Construyendo el AMOR

"Lo que me explicaron del amor"

Transcurría rápidamente mi segundo año de formación como Terapeuta Gestalt y esta vez se acercaba el taller de “TRABAJO CON PAREJAS Y FAMILIA”, mientras la tensión y ansiedad iban en aumento porque era consciente de todo lo que intuía se me iba a remover sobre el tema en cuestión. No puede hacer nada al respecto, más que reconocerlo y llegar “en esas condiciones” al fin de semana del taller, en el que evidentemente se tambalearon todos mis esquemas sobre el AMOR… descubrí muchas más cosas de mi, de cómo ha influido mi familia y mis parejas en mi vida.

Para facilitar el taller nadie mejor que Mireia Simó Rel (Psicóloga, Terapeuta Gestalt y Sistémica, especializada en la Intervención con Familias en el contexto clínico y social (SEAFIS), escritora y autora del libro “El mundo de las emociones”), que me acompañó con mucha delicadeza y AMOR en la cabalgada hacia el origen de mis emociones y sentimientos.

Empecé con un darme cuenta de lo solo que me había sentido en mi entorno familiar, de la falta de apoyo emocional y de cómo tuve que intentar ser autosuficiente, desarrollando un apego evitativo bien marcado y una dificultad enorme en cuanto a saber pedir lo que necesitaba. Un padre violento al que temía y una madre ausente emocionalmente me mostraron lo que era el “amor” y lo que yo intentaría futuramente que no fuese.

Cada frase que decía Mireia era como una flecha en mi corazón, porque me resonaba y apuntaba emocionado para no olvidar. Habló del “amor” posesivo, el que ataba recluyendo y quitando la libertad a la pareja por miedo a perderla. Habló del caso extremo de “amor” violento y destructivo que maltrataba y hasta mataba. Habló de la importancia de no confluir en el “amor”, ya que no se trata de que una pareja se fusione, sino de que caminen juntos de la mano compartiendo un proyecto común que es la relación de pareja, pero manteniendo cada uno sus proyectos individuales de vida. Descubrí lo poco que me habían explicado a mi de niño sobre el “amor”: desde el que no se debe hacer nada porque se da por hecho, pasando por las emociones que tampoco se deben mostrar, hasta el que se acabaría porque las personas cambian a peor pero que había que aguantar pasara lo que pasara. Me visualicé de niño, prometiendo que no iba a ser como mi padre y que iba a cuidar yo de mi madre ( y de todas las “mujeres” de mi vida).

Me recordé en mis relaciones de pareja, en mi vida “amorosa”, un ignorante a nivel emocional, leyendo poesías sobre lo que es el "amor" e intentando formar una pareja y familia totalmente diferente a la que tuve, buscando que me dieran todo el “amor” que no me dieron pero sin saber pedirlo, evitando el enfado, conflicto y las discusiones para ser diferente a mi padre pero tragándomelo todo y no sabiendo marcar límites, cuidando y cuidando sin descanso al otro pero descuidándome de mi… ¡Buf! Puede entender el origen de mi sufrimiento, soledad y “desamor”.

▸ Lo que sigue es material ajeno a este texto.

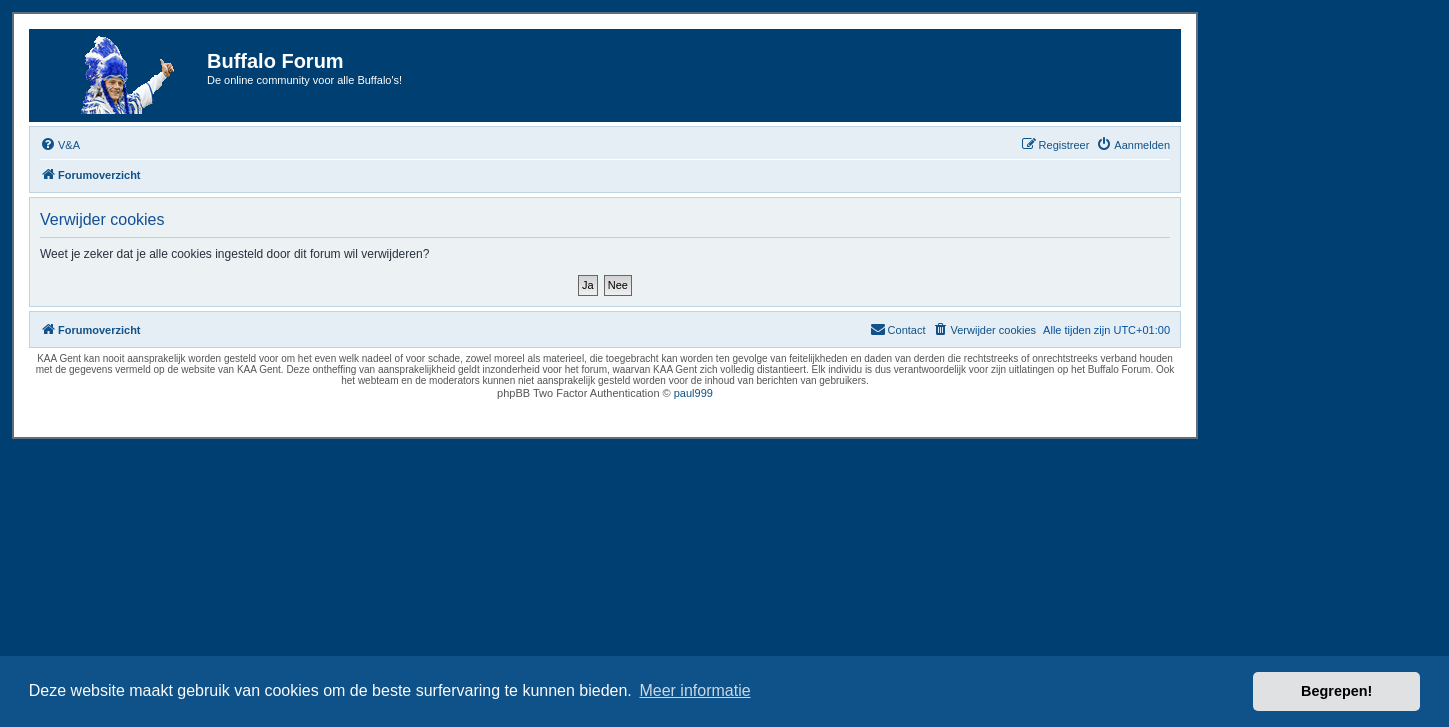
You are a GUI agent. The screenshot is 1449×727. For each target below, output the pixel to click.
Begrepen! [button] (1336, 691)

Llegado el final del taller Mireia nos ayudó a darnos cuenta con una dinámica de todos los conceptos aprendidos que tenemos sobre lo que es el amor, y concluyó pronunciando unas palabras emocionantes y “mágicas” para mi:

“EL AMOR …SE CONSTRUYE” – Se metieron dentro de mi como un indiscutible GESTALTZASCA reagrupador de las frases que había resaltado Mireia durante todo el fin de semana, que no dio sus frutos en ese momento, se quedó destilándose para salir a la luz días después cuando escribía las memorias.

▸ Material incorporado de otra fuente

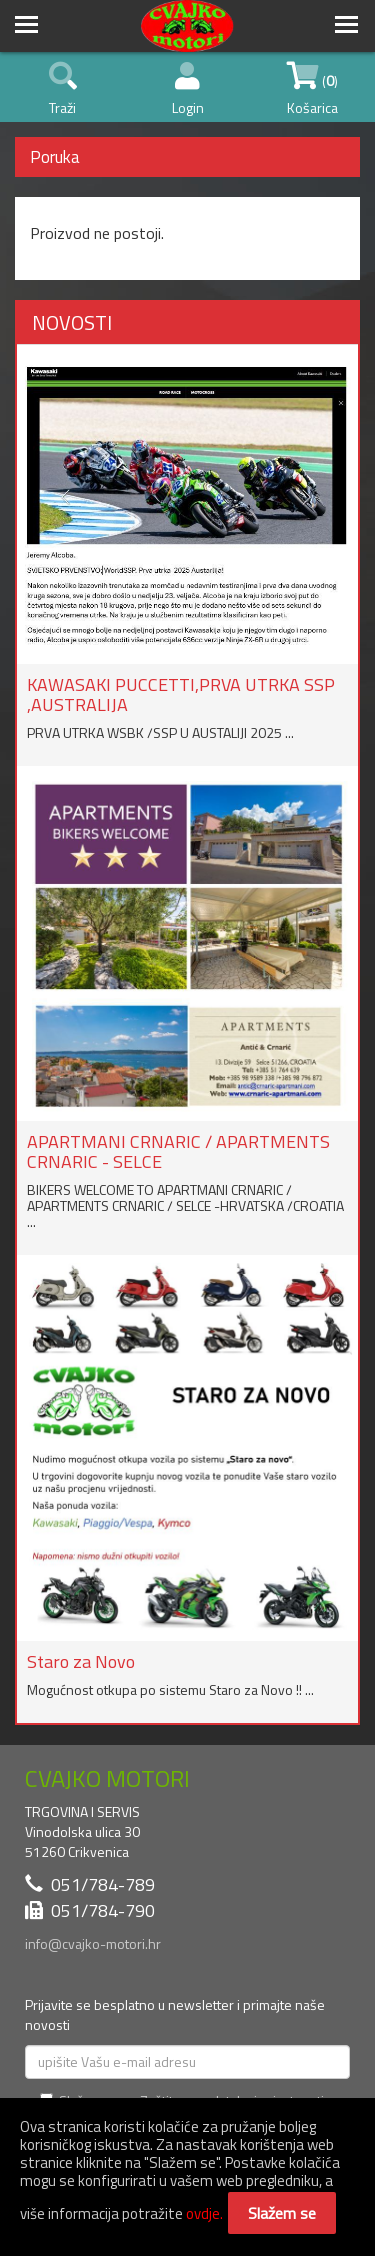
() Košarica (312, 90)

Justo ese día en el que releí mis apuntes del taller para redactar mis vivencias, el gestaltzasca se manifestó ya destilado, agrupé todas las frases que destaqué dichas por Mireia y como si de una poesía romántica se tratara, co-creé con ella unos versos rimados:

“El amor no ata,
ni en su nombre se mata.
Porque el amor no recluye,
ni tampoco destruye.
Y si así fuera... huye.

En el amor no hay confluencia,
ya que se trata de caminar juntos,
cogidos de la mano pero
con independencia.

El amor se construye,
y a partir de ahí...
sí que fluye.”

Gracias Mireia… fui consciente de lo que me había llevado a sufrir tanto en el “amor”, del por qué no lo supe ni puede hacer de otra manera y de que a partir de ahí, ahora sí que puedo… CONSTRUIRLO.

(P.D.: Con frecuencia, por las noches antes de dormir, le leo a mi “niño interior” unas páginas de tu libro y ya que mis padres no supieron cómo hacerlo, me responsabilizo ahora de su (mi) educación emocional.)